General characteristics
- Class & type: Abeille-class Brig
- Displacement: 290 tons (French)
- Tons burthen: 309 (31041⁄94 by calc.) (bm),
- Length: 92 ft 4 in (28.1 m) (overall); 72 ft 7+1⁄8 in (22.1 m) (keel);
- Beam: 28 ft 4+1⁄2 in (8.649 m)
- Depth of hold: 7 ft 6 in (2.29 m)
- Sail plan: Brig
- Complement: French service: c. 100; British service: 110;
- Armament: French service: 16 guns; British service: 14 × 24-pounder carronades + 2 × 6-pounder bow chasers;

= French brig Néarque =

Abeille-class brig

The French brig Néarque was an Abeille-class brig launched at Lorient in 1804. She made a voyage to the Caribbean in 1805. After the frigate HMS Niobe captured her in March 1806, the Royal Navy took her into Plymouth, but laid her up in ordinary. She then disappears from the records until her sale in 1814.

==French career==
From June 1803 lieutenant de vaisseau Jean-Philippe-Paul Jourdain remained at Lorient to supervise the construction of Néarque. He would remain her commander until the British captured her.

On 27 April 1805, Jourdain and Néarque captured the British 16-gun brig Heros after an engagement that lasted half an hour and in which Jourdain sustained two wounds. (Note: There is no record of a British letter of marque by that name, and no warship. However, in April 1801, captured a French 14-gun privateer brig of that name.)

Between early September 1805 and end-December, Néarque carried dispatches from Lorient to Martinique and back, then troops from Belle Île to Lorient, patrolled the southern coast of Brittany, and escorted a convoy from Lorient to Bénodet, returning to Lorient. Then in February 1806, she sailed from Groix to Concarneau.

==Capture and fate==
On 28 March a French squadron composed of the two 40-gun frigates Revanche, Commodore Amand Leduc, and Guerrière, Captain Paul-Mathieu Hubert, 36-gun frigate Sirène, Captain Alexandre Lambert, and Néarque, sailed from Lorient, on a cruise off the coast of Iceland, Greenland, and Spitzbergen, for the purpose of destroying British and Russian whaling ships.

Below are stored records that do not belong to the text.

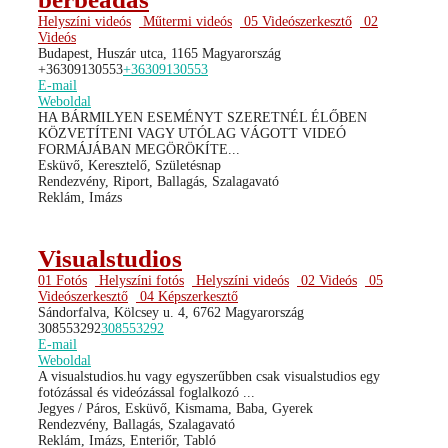
Helyszíni videós
Műtermi videós
05 Videószerkesztő
02
Videós
Budapest, Huszár utca, 1165 Magyarország
+36309130553
+36309130553
E-mail
Weboldal
HA BÁRMILYEN ESEMÉNYT SZERETNÉL ÉLŐBEN
KÖZVETÍTENI VAGY UTÓLAG VÁGOTT VIDEÓ
FORMÁJÁBAN MEGÖRÖKÍTE...
Esküvő, Keresztelő, Születésnap
Rendezvény, Riport, Ballagás, Szalagavató
Reklám, Imázs
Visualstudios
01 Fotós
Helyszíni fotós
Helyszíni videós
02 Videós
05
Videószerkesztő
04 Képszerkesztő
Sándorfalva, Kölcsey u. 4, 6762 Magyarország
308553292
308553292
E-mail
Weboldal
A visualstudios.hu vagy egyszerűbben csak visualstudios egy
fotózással és videózással foglalkozó ...
Jegyes / Páros, Esküvő, Kismama, Baba, Gyerek
Rendezvény, Ballagás, Szalagavató
Reklám, Imázs, Enteriőr, Tabló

It quickly became evident that Néarque was a far worse sailer than the frigates and that she could not follow; Leduc detached her so that she would carry out her orders independently.

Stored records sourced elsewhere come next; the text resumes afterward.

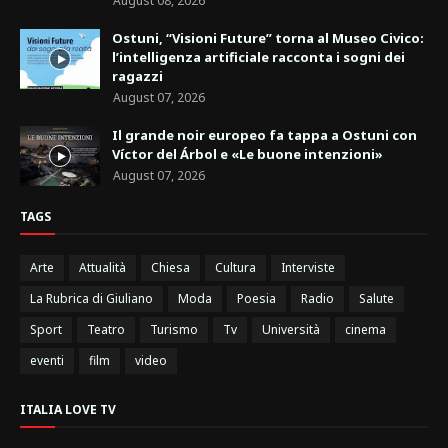
August 08, 2026
Ostuni, “Visioni Future” torna al Museo Civico:
l’intelligenza artificiale racconta i sogni dei
ragazzi
August 07, 2026
Il grande noir europeo fa tappa a Ostuni con
Víctor del Árbol e «Le buone intenzioni»
August 07, 2026
TAGS
Arte
Attualità
Chiesa
Cultura
Interviste
La Rubrica di Giuliano
Moda
Poesia
Radio
Salute
Sport
Teatro
Turismo
Tv
Università
cinema
eventi
film
video
ITALIA LOVE TV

At about 10a.m. Niobe, Captain John Wentworth Loring, cruising between the Glénans and the isle of Groix, discovered the French squadron. He followed and at 10p.m. was able to capture the sternmost, which was Nearque. He reported that she had 97 men on board and stores and provisions for a five-month cruise. James reports that although Nearque made signals, the three French frigates continued on their mission, leaving her to her fate. Furthermore, she surrendered after a volley of small arms fire from Niobe that "fortunately injured no one".

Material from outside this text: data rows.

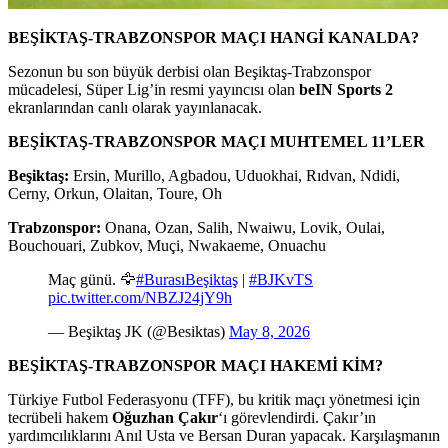
BEŞİKTAŞ-TRABZONSPOR
MAÇI HANGİ KANALDA?
Sezonun bu son büyük derbisi olan Beşiktaş-Trabzonspor
mücadelesi, Süper Lig’in resmi yayıncısı olan
beIN Sports 2
ekranlarından canlı olarak yayınlanacak.
BEŞİKTAŞ-TRABZONSPOR
MAÇI MUHTEMEL 11’LER
Beşiktaş:
Ersin, Murillo, Agbadou, Uduokhai, Rıdvan, Ndidi,
Cerny, Orkun, Olaitan, Toure, Oh
Trabzonspor:
Onana, Ozan, Salih, Nwaiwu, Lovik, Oulai,
Bouchouari, Zubkov, Muçi, Nwakaeme, Onuachu
Maç günü. 🦅
#BurasıBeşiktaş
|
#BJKvTS
pic.twitter.com/NBZJ24jY9h
— Beşiktaş JK (@Besiktas)
May 8, 2026
BEŞİKTAŞ-TRABZONSPOR
MAÇI HAKEMİ KİM?
Türkiye Futbol Federasyonu (TFF), bu kritik maçı yönetmesi için
tecrübeli hakem
Oğuzhan Çakır
‘ı görevlendirdi. Çakır’ın
yardımcılıklarını Anıl Usta ve Bersan Duran yapacak. Karşılaşmanın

Lloyd's List reported Nearques arrival at Plymouth, and gave her complement as 103 men. It further reported that and Niobe had continued in pursuit of the rest of the French squadron.

Nearque arrived in Plymouth on 3 April 1806. The Royal Navy never commissioned her; instead, the Admiralty placed her in ordinary. The commissioners of the Navy put her up for sale at Plymouth in July 1814. She sold there on 21 July for £400.